Saturday, January 05, 2019

Who Turned Syria Into a Land of ‘Sand and Death’?


TEHRAN (FNA)- President Donald Trump couldn’t be more accurate when he said on Wednesday, January 2, that Syria was lost a long time ago, and the US is getting out. He also said Syria doesn’t have “vast wealth,” only “sand and death”.
Trump went on to say that he has not set any official timetable for the US withdrawal, and that the times being talked about elsewhere didn’t come from him. This started weeks ago with talk of a 30 day drawdown, and has since been in the four month range.

Whether the four month figure came from the Pentagon or Trump, with an unnamed official saying it was the military “trying to please the President and not get everyone killed,” is not important at all.  The Pentagon might keep troops in Syria even longer if that’s what they want. What’s important to ask from Trump, however, is who did turn Syria, once a prosperous nation, into a land of ’sand and death’ in the first place?

This is not an invention long after the fact:

- Trump cannot turn a blind eye to this problem. Before his presidency, he said the “world’s biggest funder of terrorism” was Saudi Arabia - not Iran.  In his 2015 book, ‘Time to Get Tough,’ which was published ahead of the presidential election, Trump wrote: “Then look at Saudi Arabia. It is the world’s biggest funder of terrorism. Saudi Arabia funnels our petrodollars - our very own money - to fund the terrorists that seek to destroy our people, while the Saudis rely on us to protect them.”
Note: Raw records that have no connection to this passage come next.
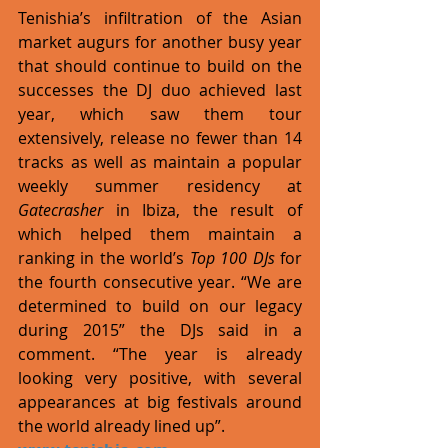
Tenishia’s infiltration of the Asian 
market augurs for another busy year 
that should continue to build on the 
successes the DJ duo achieved last 
year, which saw them tour 
extensively, release no fewer than 14 
tracks as well as maintain a popular 
weekly summer residency at 
Gatecrasher
 in Ibiza, the result of 
which helped them maintain a 
ranking in the world’s 
Top 100 DJs
 for 
the fourth consecutive year. “We are 
determined to build on our legacy 
during 2015” the DJs said in a 
comment. “The year is already 
looking very positive, with several 
appearances at big festivals around 
the world already lined up”. 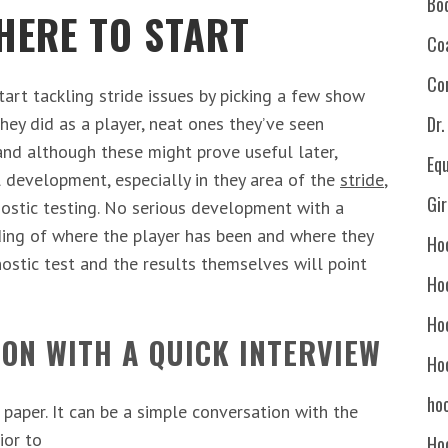
Bo
HERE TO START
Co
Co
rt tackling stride issues by picking a few show
Dr
hey did as a player, neat ones they’ve seen
and although these might prove useful later,
Eq
ll development, especially in they area of the
stride
,
Gi
nostic testing. No serious development with a
ing of where the player has been and where they
Ho
gnostic test and the results themselves will point
Ho
Ho
ION WITH A QUICK INTERVIEW
Ho
hoc
 paper. It can be a simple conversation with the
ior to
Ho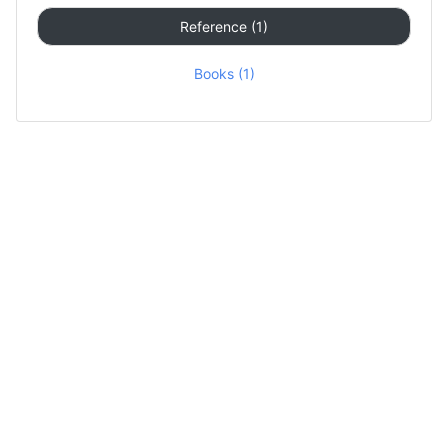
Reference (1)
Books (1)
Contact Us
About
Privacy Policy
DMCA
© 2020 by GuestPost123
- To support this, Trump cited a 2010 article from the Independent, which reports on a secret memo written by the then Secretary of State, Hillary Clinton. The memo, published by WikiLeaks, says Saudi donors “constitute the most significant source of funding to Sunni terrorist groups worldwide”. Now, of course, Trump says the exact opposite and we all know why. Iran helped Syria to defeat the terrorist group of ISIL; Iran is against the US-backed, Saudi-led war on Yemen; and Iran resists the expansionist policies of Washington, Tel Aviv and Riyadh (biggest US arms buyer) in the region.
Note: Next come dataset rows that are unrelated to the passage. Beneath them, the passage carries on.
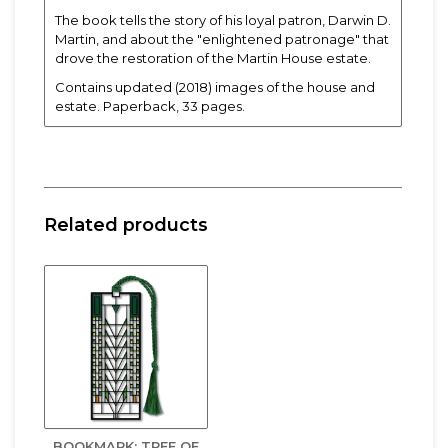
The book tells the story of his loyal patron, Darwin D.
Martin, and about the "enlightened patronage" that
drove the restoration of the Martin House estate.
Contains updated (2018) images of the house and
estate. Paperback, 33 pages.
Related products
BOOKMARK: TREE OF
- Despite the troop withdrawal rhetoric, the US has established its so-called zone of control in southern Syria (Tanf in Homs province), and has practically made the 55-kilometer area a safe haven for terrorists of the Jabhat Fateh al-Sham, formerly known as the Nusra Front. According to Russian Foreign Minister Sergei Lavrov, “Inside the al-Tanf zone, which the Americans unilaterally declared under their protection, terrorists are regularly reported to recover strength and attack Syrian army positions. This zone must be shut down immediately.” Of course, the US is turning a blind eye to such attacks because it didn’t send troops to Syria to fight its own terror proxies.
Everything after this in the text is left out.